This is the type species of the genus Gonatopsis. It was briefly described by Sasaki (1920) based on a single immature specimen of unknown sex. A more detailed treatment of the same specimen was later provided by Sasaki (1929). A single mature male was described and illustrated by Okiyama (1970) and 4 spent females were treated by Nesis (1993).


A Gonatopsis with ...


  1. Arms
    1. Arms stout, long; equal to or slightly shorter than ML (longest 80-85% of ML).
    2. Arms subequal; arm formula typically: II>III>I=IV.
    3. Armature in 4 rows in proximal region of arms; arms I-III with 2 rows of medial hooks and 2 rows of small marginal suckers; arm IV with 4 rows of suckers.
    4. Distal third of arms attenuated, suckers tiny, uniform in size, borne on long stalks; in males arranged in 6-7 rows, in females arranged in 8-12 rows.
    5. Arm hooks first appear when animals are 30-60 mm ML.
    6. Arms I-III with 30-33 hooks; arms IV with 30 large medial suckers.
    7. Sucker rings on arms I-III with 5-7 irregular teeth; rings on arm IV with 9 well defined teeth.
       image info

      Firgure. Oral view of the arms of G. octopedatus, 65 mm ML, holotype. Drawing from Sasaki (1929).

  2. Tentacles
    1. Tentacles absent in adults; remnants present as rounded, indistinct tubercules between arms III and IV.
    2. Tentacles disappear when animals between 30-60  mm ML.

  3. Head
    1. Eyes large.
    2. Occipital crest poorly defined.
    3. Buccal membrane with 7 lappets.
    4. Beaks. Information on the beaks of G. octopedatus can be found here.
    5. Radula with 5 teeth per transverse row; rachidian tricuspid, lateral 2 teeth unicuspid.

  4. Mantle
    1. Mantle tissue "soft"and watery.
    2. Mantle fusiform-shaped; tapered posteriorly; narrowed anteriorly.
    3. Skin pigmentation dark reddish brown.
    4. Maximum size of mature males 10-12 cm ML; of gravid and spent females. 16-39 cm ML; maximum weights to 2500 g.

  5. Fins and tail
    1. Tail absent.
    2. Fins short (ca. 25-30% of ML); slightly wider than long.
    3. Fins rounded, kidney-shaped.

  6. Photophores
    1. Photophores absent.

  7. Viscera
    1. Ink color black.
    2. Mature ovarian eggs ovoid; maximum size, 4.3 x 2.5 mm.
    3. Spermatophore length, 10.7 mm.

  8. Measurements and counts (see sources listed)
    Character/Catalog no.   332918 ?? 
    Institution  USNM  NSMT
    Status  Holotype  --
    Sex  ukn  male
    Maturity  immature  mature
    ML  65  99
    MW  22  30
    FL  19  ukn
    FW  30  ukn
    AL (right)
     45  79
      2  55  83
      3  52  82
      4  53  72
    Arm formula
     2>3>4>1 2=3>1>4 
    Hook counts
     1  27  32
       2  33  32
       3  33  32
    Sucker counts
     4  30  ukn
    Teeth on sucker rings
     ukn  5-7
    Spermatophore L   --  10.7
    Depth  804 810 
    Source Sasaki (1929)  Okiyama (1970) 

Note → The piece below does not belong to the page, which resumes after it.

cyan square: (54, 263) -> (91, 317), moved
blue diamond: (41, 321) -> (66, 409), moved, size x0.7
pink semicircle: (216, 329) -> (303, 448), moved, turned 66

Information on characters listed above is taken from Sasaki (1929) and Okiyama (1970). 

Hatchlings and paralarvae have not been described for this species.

Life History

The species is very abundant in the Okhotsk Sea. Mature males are about half the size of mature females. Mating is head to head and spermatophores are transferred to the buccal region of the female. Spawning habits are not known but females are presumed to spawn in deep water. All eggs are spawned in a short time. Spent females often float to the surface and die. The body of spent females is very gelatinous and typically the arm tips and armature are lost. Mature males remain in better condition. Paralarvae move up in the water column shortly after hatching at depth. Juveniles are caught in the upper epipelagic layer at night.


Type locality: Okhotsk Sea, Sakhalin Island, near Cape Patience, 48 22'30"N, 145 43'30"; depth of capture 804 m.

 image info

Figure. Distribution of Gonatopsis octopedatus. Dark pink area indicates known range; light pink area indicates inferred range. Chart modified from Okutani, et al. (1988).


Akimushkin, I.I. 1963. Cephalopods of the Seas of the USSR. [English translation 1965 by A. Mercado, IPST: Jerusalem].

Nesis, K.N. 1993. Spent females of deep-water squid Gonatopsis octopedatus Sasaki, 1920 (Gonatidae) in the epipelagic layer of the Okhotsk and Japan seas. Ruthenica, 3(2): 153-158.

Nesis, K.N. 1997. Gonatid squids in the subarctic north Pacific: ecology, biogeography, niche diversity and role in the ecosystem. Advances in Marine Biology, 32: 243-324.

Okutani, T. 2005. Cuttlefishes and Squids of the World. National Cooperative Association of Squid Processors: Tokyo. 254 pp.

Okutani, T., T. Kubodera and K. Jefferts. 1983. Diversity, distribution and ecology of gonatid squids in the subarctic Pacific: A review. Bull. Ocean Res. Inst., Univ. Tokyo, No. 26 (1):150-192.

Sasaki, M. 1920. Report on cephalopods collected during 1906 by the United States Bureau of Fisheries steamer "Albatross" in the northwestern Pacific. Proceedings of the United States National Museum, 57(2310): 163-203.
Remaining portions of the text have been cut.